Friday, March 2, 2012

Samaritan and Christian Minorities in the West Bank

Snow on a Palm
Today we woke to a snowstorm, which is a strange event indeed. It is so rare that there are no public works snowplows or sand spreaders. Most people drive very small economy cars (the better to get around narrow Jerusalem streets), which don't handle snowy conditions very well. Fortunately for us, our plan was to get out of Jerusalem (which is a downhill journey) and head for Nablus, a Palestinian city in the Northern part of the Western Bank, located about 60 miles north of Jerusalem.

Ibrahim Senior
Our first stop was to visit the main Samaritan synagogue, where we met with the head priest Ibrahim and his son (also a priest, also named Ibrahim). The Samaritan number about 745, with most living in community at the top of Mt Gerazim, and the rest living in Holon, a town in Southern Israel. They trace their heritage back to Aaron. Samaritans claim their worship is the true religion of the ancient Israelites prior to the Babylonian Exile, preserved by those who remained, as opposed to Judaism, which they believe is a related but altered and amended religion brought back by those returning from exile.

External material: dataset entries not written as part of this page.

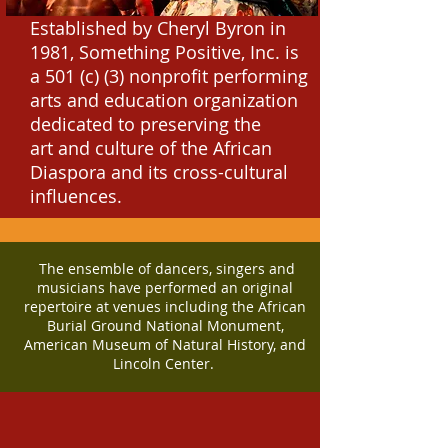
Established by Cheryl Byron in
1981, Something Positive, Inc. is
a 501 (c) (3) nonprofit performing
arts and education organization
dedicated to preserving the
art
and culture of the African
Diaspora and its cross-cultural
influences.
The ensemble of dancers, singers and
musicians have performed an original
repertoire at venues including the African
Burial Ground National Monument,
American Museum of Natural History, and
Lincoln Center.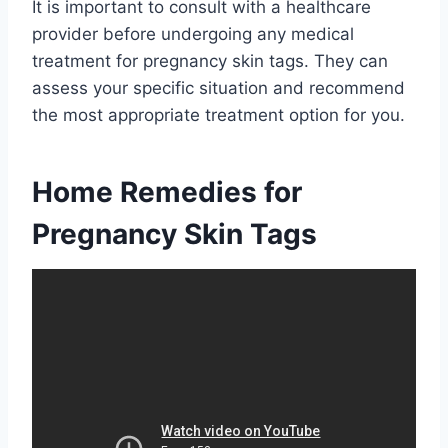
It is important to consult with a healthcare
provider before undergoing any medical
treatment for pregnancy skin tags. They can
assess your specific situation and recommend
the most appropriate treatment option for you.
Home Remedies for
Pregnancy Skin Tags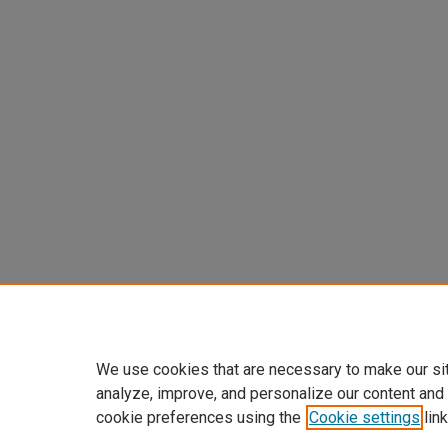
We use cookies that are necessary to make our si
analyze, improve, and personalize our content and
cookie preferences using the
Cookie settings
link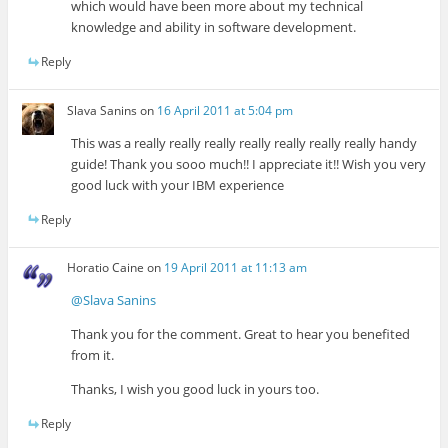
which would have been more about my technical
knowledge and ability in software development.
Reply
Slava Sanins
on
16 April 2011 at 5:04 pm
This was a really really really really really really really handy
guide! Thank you sooo much!! I appreciate it!! Wish you very
good luck with your IBM experience
Reply
Horatio Caine
on
19 April 2011 at 11:13 am
@Slava Sanins
Thank you for the comment. Great to hear you benefited
from it.
Thanks, I wish you good luck in yours too.
Reply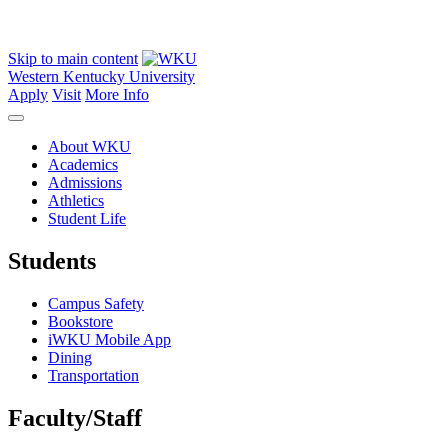
Skip to main content
Western Kentucky University
Apply
Visit
More Info
About WKU
Academics
Admissions
Athletics
Student Life
Students
Campus Safety
Bookstore
iWKU Mobile App
Dining
Transportation
Faculty/Staff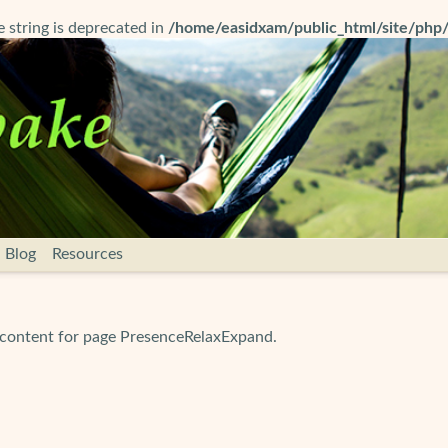
pe string is deprecated in
/home/easidxam/public_html/site/php
Blog
Resources
 content for page PresenceRelaxExpand.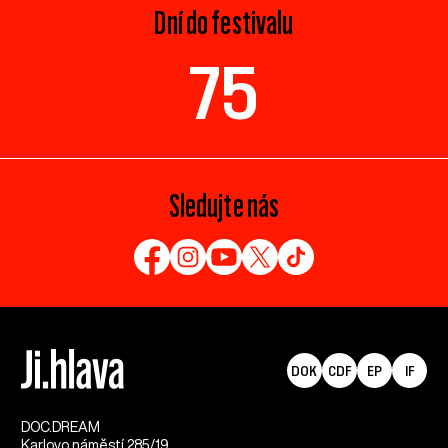
Dní do festivalu
75
Sledujte nás
DOK
CDF
EP
IF
DOC.DREAM​
Karlovo náměstí 285/19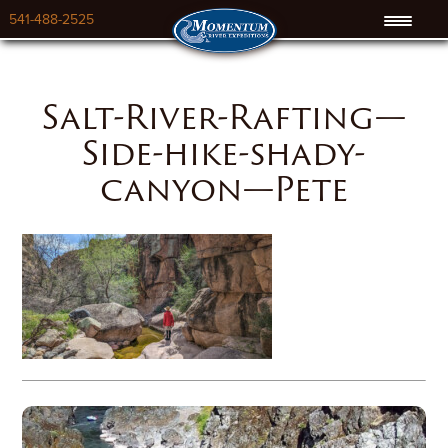
541-488-2525
Salt-River-Rafting—
Side-hike-shady-
canyon—Pete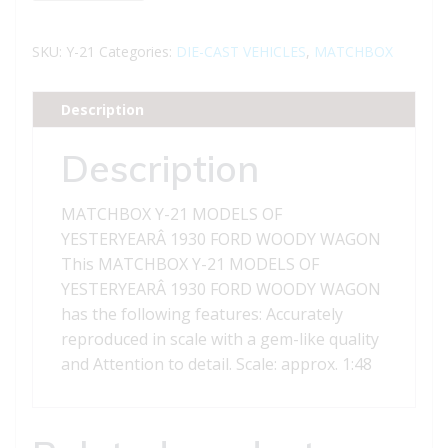
21
MODELS
SKU:
Y-21
Categories:
DIE-CAST VEHICLES
,
MATCHBOX
OF
YESTERYEAR
Description
1930
FORD
Description
WOODY
WAGON
MATCHBOX Y-21 MODELS OF
quantity
YESTERYEARÂ 1930 FORD WOODY WAGON
This MATCHBOX Y-21 MODELS OF
YESTERYEARÂ 1930 FORD WOODY WAGON
has the following features: Accurately
reproduced in scale with a gem-like quality
and Attention to detail. Scale: approx. 1:48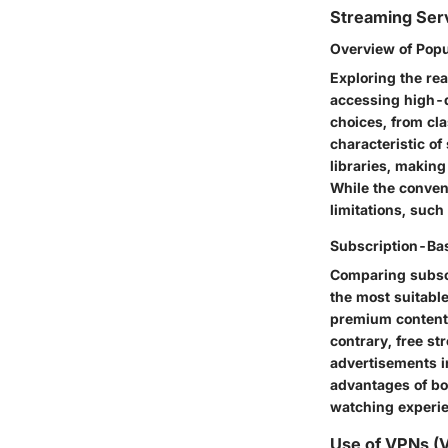
Streaming Ser
Overview of Pop
Exploring the re
accessing high-q
choices, from cla
characteristic of
libraries, makin
While the conven
limitations, such
Subscription-Bas
Comparing subscr
the most suitabl
premium content 
contrary, free st
advertisements i
advantages of bot
watching experi
Use of VPNs (V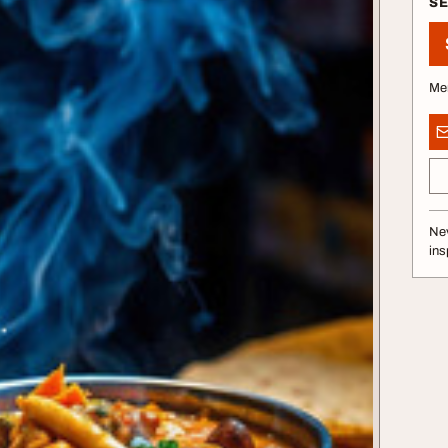
S
Me
Nev
ins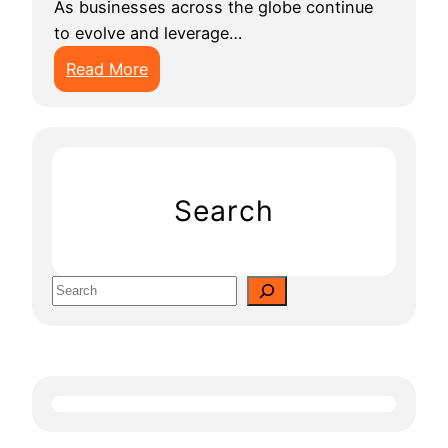
As businesses across the globe continue
to evolve and leverage…
:
Read More
1
0
B
e
s
Search
t
A
I
S
A
e
p
a
p
r
D
c
e
h
v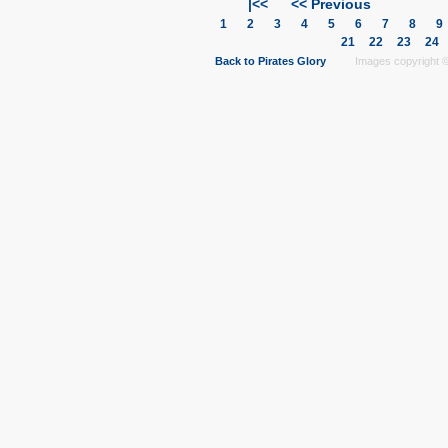
|<<
<< Previous
1
2
3
4
5
6
7
8
21
22
23
24
Back to Pirates Glory
Images copyright © 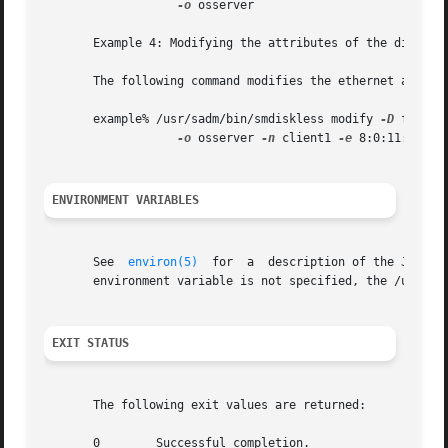
-o
 osserver

       Example 4: Modifying the attributes of the diskless
       The following command modifies the ethernet address
       example% /usr/sadm/bin/smdiskless modify 
-D
 file:/
-o
 osserver 
-n
 client1 
-e
 8:0:11:12:13:
ENVIRONMENT VARIABLES
       See  
environ(5)
	for  a	description of the JAVA_HOME environment variable, which affects the execution of the smdiskless command.  If this

       environment variable is not specified, the /usr/ja
EXIT STATUS
       The following exit values are returned:

       0	Successful completion.
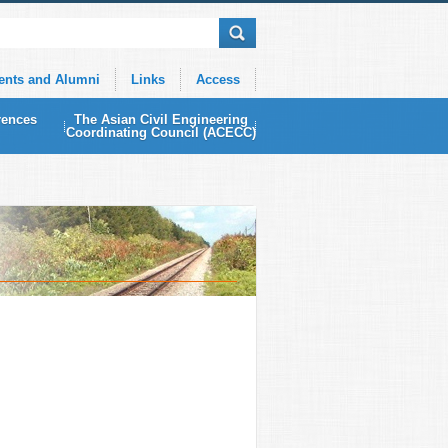
ents and Alumni
Links
Access
rences
The Asian Civil Engineering
Coordinating Council (ACECC)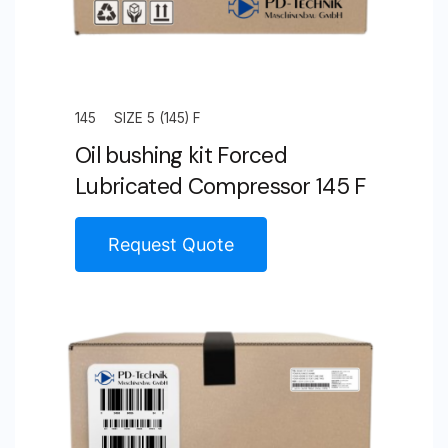
145
SIZE 5 (145) F
Oil bushing kit Forced
Lubricated Compressor 145 F
Request Quote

Ibrahim Senior showed us the community Torah (they consider the Pentateuch as their only sacred scripture), which was covered in a ceremonial cloth and rolled up in a gold scroll case. The Samaritan language is over 3,600 years old. He walked with us outside to show us where the community gathers once a year to offer God a sacrifice of a lamb (which they roast and later consume). Interfaith marriage, as it is in both the Jewish and Muslim communities, is forbidden. Unfortunately for the Samaritans, this means that there are many health problems related to genetics, and many children are born with birth defects.

Jacob's Well
We read John 4 to remind ourselves about Jesus' encounter with the Samaritan woman on the way to Jacob's Well. Father Kamal pointed out to us the symbolism of the woman's five husbands and suggested that they are a symbol for the five local gods of the area, and that the woman was a symbol for the region of Samaria. The Well itself is located in the basement of a Greek Orthodox church called St. Photina (from the traditional Greek name for the woman). I was thrilled to be the person in our group selected to draw a bucket of water from this sacred place. It was disturbing to hear that a few years ago the resident Father of the church was gunned down by a Zionist who believed that the well belonged to the Jewish people and was upset that it is located at the West Bank.

Standard Room
Our next stop was to visit St. Luke's Hospital, which is run by the Anglican Archdiocese of Jerusalem. It's mission is to provide quality health care to the Palestinian people, irregardless of age, race, religion or ability to pay. We met with Father Ibrahim Nairouz, who shepherds the two Episcopal churches in the area and is Vice President of the hospital. He related to us some of the difficulties of being a Christian (1% of the population) in the West Bank.

Fortunately, Christian relations with Muslims here in Palestine are good. He said that they do not focus on doctrinal differences, but they do work on building relationships and what they share in common. One of the frustrations of the health care system is that not every hospital is equipped to handle every case. Since there is no freedom of movement for the Palestinians, it could take up to 5-6 hours to get a permit for an ambulance to pass through the checkpoint to get to a hospital. More people have died (and babies born) at checkpoints than is recorded in the news.